И потому старлей Коробов, выслушав приказ, понимающе кивнул и, забросив за спину трубу «РПО», споро пополз между обломков. Конечно, передвигаться по-пластунски в штурмовом комплекте достаточно проблематично, поэтому перед началом атаки Трешников, поколебавшись, все же разрешил снять наплечники и дополнительную защиту, прикрывавшую грудь и паховую область. Если не лезть прямо под пулемет, броня должна выдержать. Остальные бойцы уже заняли исходные позиции, дожидаясь лишь сигнала, которым и должен был стать выстрел реактивного огнемета.

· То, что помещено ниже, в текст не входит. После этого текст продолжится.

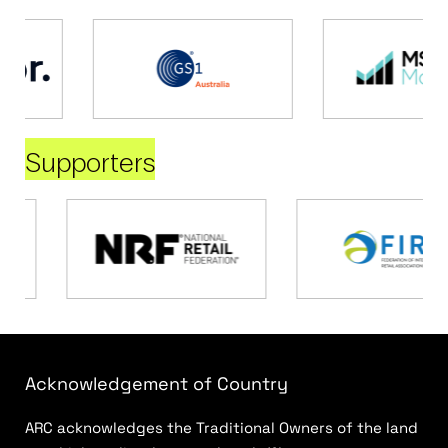
Supporters
Acknowledgement of Country
ARC acknowledges the Traditional Owners of the land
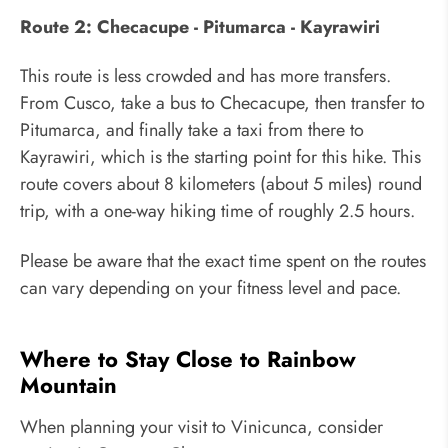
Route 2: Checacupe - Pitumarca - Kayrawiri
This route is less crowded and has more transfers.
From Cusco, take a bus to Checacupe, then transfer to
Pitumarca, and finally take a taxi from there to
Kayrawiri, which is the starting point for this hike. This
route covers about 8 kilometers (about 5 miles) round
trip, with a one-way hiking time of roughly 2.5 hours.
Please be aware that the exact time spent on the routes
can vary depending on your fitness level and pace.
Where to Stay Close to Rainbow
Mountain
When planning your visit to Vinicunca, consider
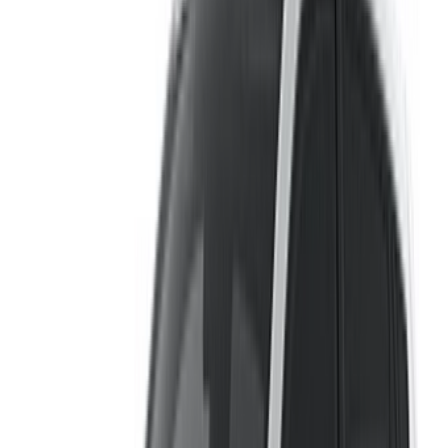
OneClickDrive.com to get the best rate. Be rest assured that
the best rental car offers are a click away!
Note:
The above listings including the prices are updated
by the respective car rental company. Incase the car is
not available at the price mentioned (exclusive of VAT),
please
inform us
and we’ll get back to you with the best
alternative. Happy renting!
Disclaimer:
By using this website, you agree to our Terms and Conditions
and Privacy Policy and disclaim OneClickDrive.ma from any
incorrect information provided by car rental companies or us.
×
Incorrect OTP
Log in to access your favorites,
track deals, and book faster.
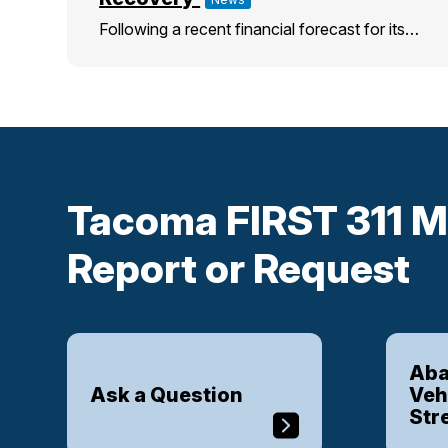
Following a recent financial forecast for its…
Tacoma FIRST 311 M
Report or Request
Aba
Ask a Question
Veh
Str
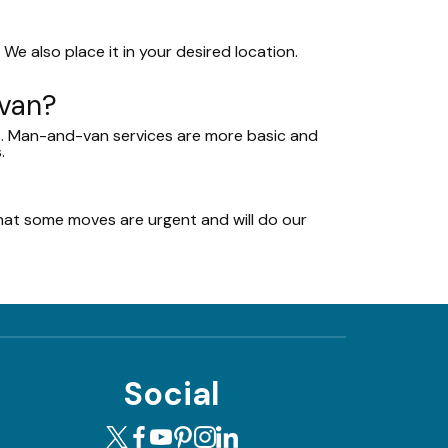
We also place it in your desired location.
-van?
ms. Man-and-van services are more basic and
.
at some moves are urgent and will do our
Social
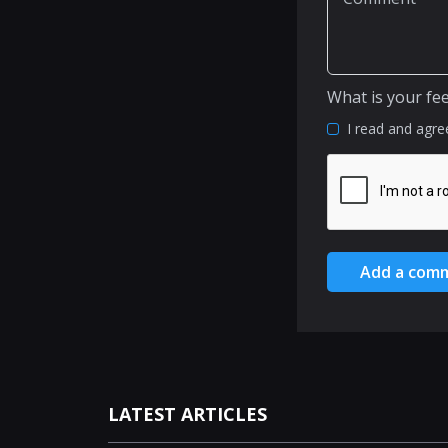
What is your fe
I read and agre
Add a com
LATEST ARTICLES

Прикинув расстояние до цели, Константин перевел «Шмель» в боевое состояние и прицелился, дожидаясь приказа. Всего-то какие-то сто метров, обидно будет промазать. Да и как промажешь – Иваныч тогда живьем сожрет, и прав окажется! Хотя, при штатной максимальной дальности в неполные две сотни метров, не столь уж и близко. Нет, ребята, промахиваться нельзя, не наш, так сказать профиль. Сделав несколько вдохов-выдохов, старший лейтенант отключил предохранитель и, обхватив ладонью пистолетную рукоятку ударно-спускового механизма, приник к прицелу. Так, не психуем, нервы побоку, все это просто полигон, до одури надоевший полигон родной «семерки», так что дышим ровно и стреляем на раз-два… ну, или уж как выйдет!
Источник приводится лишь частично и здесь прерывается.